# [What is needed]
In the copy you make of the entries, no picture should appear, and every word must match.

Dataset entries
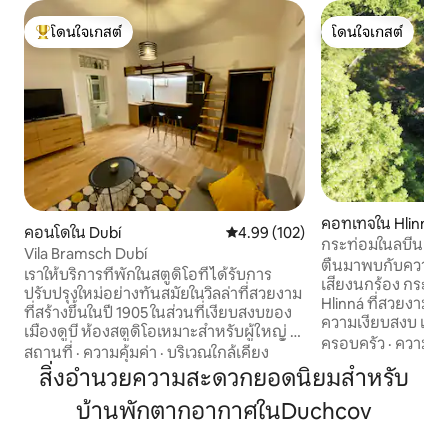
โดนใจเกสต์
โดนใจเกสต์
โดนใจเกสต์ที่สุด
โดนใจเกสต์
คอทเทจใน Hlinná
คอนโดใน Dubí
คะแนนเฉลี่ย 4.99 จาก 5, 102 รีวิว
4.99 (102)
กระท่อมในลบีน
Vila Bramsch Dubí
ตื่นมาพบกับความเง
เราให้บริการที่พักในสตูดิโอที่ได้รับการ
เสียงนกร้อง กระท่อ
ปรับปรุงใหม่อย่างทันสมัยในวิลล่าที่สวยงาม
Hlinná ที่สวยงามม
ที่สร้างขึ้นในปี 1905 ในส่วนที่เงียบสงบของ
ความเงียบสงบ และ
เมืองดูบี ห้องสตูดิโอเหมาะสำหรับผู้ใหญ่ 3
ธรรมชาติของเทือกเขาเช
ครอบครัว
·
ความคุ้
คนหรือผู้ใหญ่ 2 คนและเด็ก 2 คน ราคานี้
สถานที่
·
ความคุ้มค่า
·
บริเวณใกล้เคียง
พื้นที่ล้อมรั้วทั้ง
สำหรับสตูดิโอทั้งหมด (สูงสุด 4 คน) วิลล่า
สิ่งอำนวยความสะดวกยอดนิยมสำหรับ
ลำธารสำหรับคุณโดย
แห่งนี้ตั้งอยู่ในสวนขนาดใหญ่ที่คุณสามารถ
เหมาะสำหรับผู้เข้าพ
บ้านพักตากอากาศในDuchcov
นั่งและเพลิดเพลินกับกาแฟได้ ในบริเวณใกล้
ช้า ๆ พักผ่อนจากเม
เคียงมีสปาสภาพอากาศและสภาพแวดล้อม
ยามเย็นที่เงียบสงบในธร
ที่เหมาะสำหรับการเดินป่า การเล่นสกี การ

# [Finished exercise]
โดนใจเกสต์
โดนใจเกสต์
โดนใจเกสต์ที่สุด
โดนใจเกสต์
คอทเทจใน Hlinná
คอนโดใน Dubí
คะแนนเฉลี่ย 4.99 จาก 5, 102 รีวิว
4.99 (102)
กระท่อมในลบีน
Vila Bramsch Dubí
ตื่นมาพบกับความเง
เราให้บริการที่พักในสตูดิโอที่ได้รับการ
เสียงนกร้อง กระท่อ
ปรับปรุงใหม่อย่างทันสมัยในวิลล่าที่สวยงาม
Hlinná ที่สวยงามม
ที่สร้างขึ้นในปี 1905 ในส่วนที่เงียบสงบของ
ความเงียบสงบ และ
เมืองดูบี ห้องสตูดิโอเหมาะสำหรับผู้ใหญ่ 3
ธรรมชาติของเทือกเขาเช
ครอบครัว
·
ความคุ้
คนหรือผู้ใหญ่ 2 คนและเด็ก 2 คน ราคานี้
สถานที่
·
ความคุ้มค่า
·
บริเวณใกล้เคียง
พื้นที่ล้อมรั้วทั้ง
สำหรับสตูดิโอทั้งหมด (สูงสุด 4 คน) วิลล่า
สิ่งอำนวยความสะดวกยอดนิยมสำหรับ
ลำธารสำหรับคุณโดย
แห่งนี้ตั้งอยู่ในสวนขนาดใหญ่ที่คุณสามารถ
เหมาะสำหรับผู้เข้าพ
บ้านพักตากอากาศในDuchcov
นั่งและเพลิดเพลินกับกาแฟได้ ในบริเวณใกล้
ช้า ๆ พักผ่อนจากเม
เคียงมีสปาสภาพอากาศและสภาพแวดล้อม
ยามเย็นที่เงียบสงบในธร
ที่เหมาะสำหรับการเดินป่า การเล่นสกี การ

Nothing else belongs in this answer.